Managed Care Contract Negotiations
Dec 20

Seven potential benefits to direct contracting by physicians

Don’t be surprised if more employers ask you to sign a contract directly with them. Direct contracting is on the rise again as employers try to reduce the escalating costs of health insurance by cutting out the plan middleman. To help you prepare, here are seven potential advantages to contracting directly with an employer.

1. Provider networks are more exclusive. In a typical managed care arrangement, the plan creates a provider network and markets it to all employers in a region. Because it deals with a wide range of potential customers, the plan must have a large provider network with broad geographic and clinical coverage. But in direct contracting, the provider network is more exclusive—it’s made up mostly of providers that the employer/employees have requested.

2. Employer, not plan, controls termination. Because the employer selects and controls the network, the employer, not the plan, has control over terminating a provider’s contract, says Roger Merrill, MD, corporate medical director for Perdue Farms, a large multistate employer that uses direct provider contracting.

3. Easier administrative setup. From an administrative standpoint, employers are often easier to work with than plans. There’s no plan acting as a middleman in a direct employer contract. The employer will either maintain its insurance program in-house or hire a third-party administrator (TPA) to handle network administration for it.

4. Streamlined credentialing and utilization management. Direct contracting typically has fewer requirements regarding management and credentialing than a plan would.

5. Simpler and fairer contracts. Plan contracts are long, complex documents. Although thoroughness is always important for a contract, many of the clauses in plan contracts are one-sided in favor of the plan and often unfair. In contrast, an employer’s direct contract is usually shorter and less onerous. Some employers will even negotiate from the provider’s form or suggested contract.

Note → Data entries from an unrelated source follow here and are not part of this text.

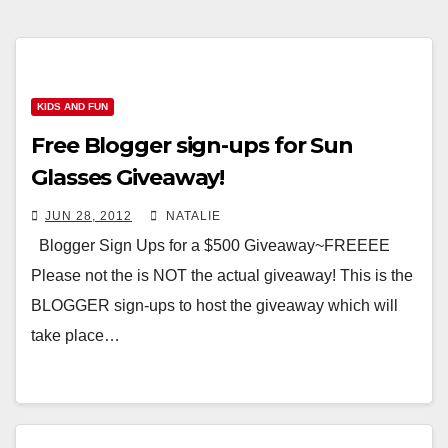
KIDS AND FUN
Free Blogger sign-ups for Sun
Glasses Giveaway!
JUN 28, 2012
NATALIE
Blogger Sign Ups for a $500 Giveaway~FREEEE
Please not the is NOT the actual giveaway! This is the
BLOGGER sign-ups to host the giveaway which will
take place…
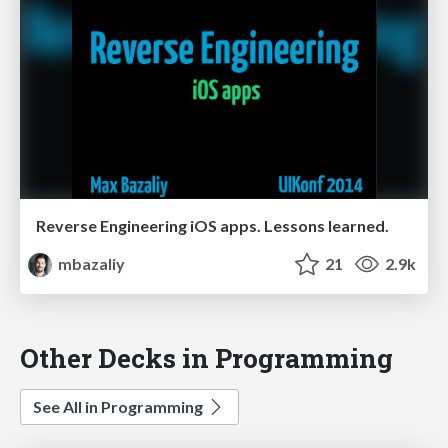
Reverse Engineering iOS apps. Lessons learned.
mbazaliy
21
2.9k
Other Decks in Programming
See All in Programming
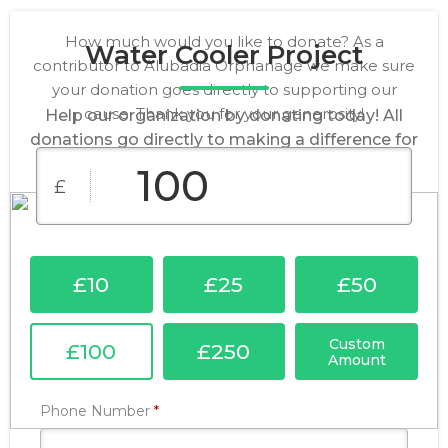
How much would you like to donate? As a
Water Cooler Project
contributor to Alubadia Orphanage we make sure
your donation goes directly to supporting our
cause. Thank you for your generosity!
Help our organization by donating today! All
donations go directly to making a difference for
our cause.
£
£10
£25
£50
Custom
£100
£250
Amount
Required
Phone Number
*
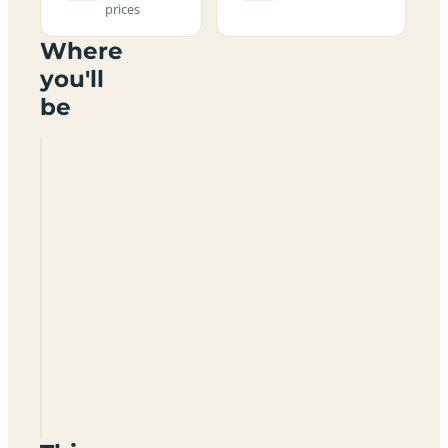
prices
Where
you'll
be
Craig
Tara
Holiday
Park
(Haven
Holidays)
KA7
4LB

6. Employer sets own rates. Because there’s no plan involved, the employer isn’t constrained by the plan’s reimbursement rates or fee schedules.

7. Direct communication with the employer. In a direct employer contract, a provider and employer can communicate more directly than if the plan were involved. Even if the employer uses a TPA for administrative services, the provider and the employer still have direct access to each other to discuss lost claims, quality improvement ideas, and other issues.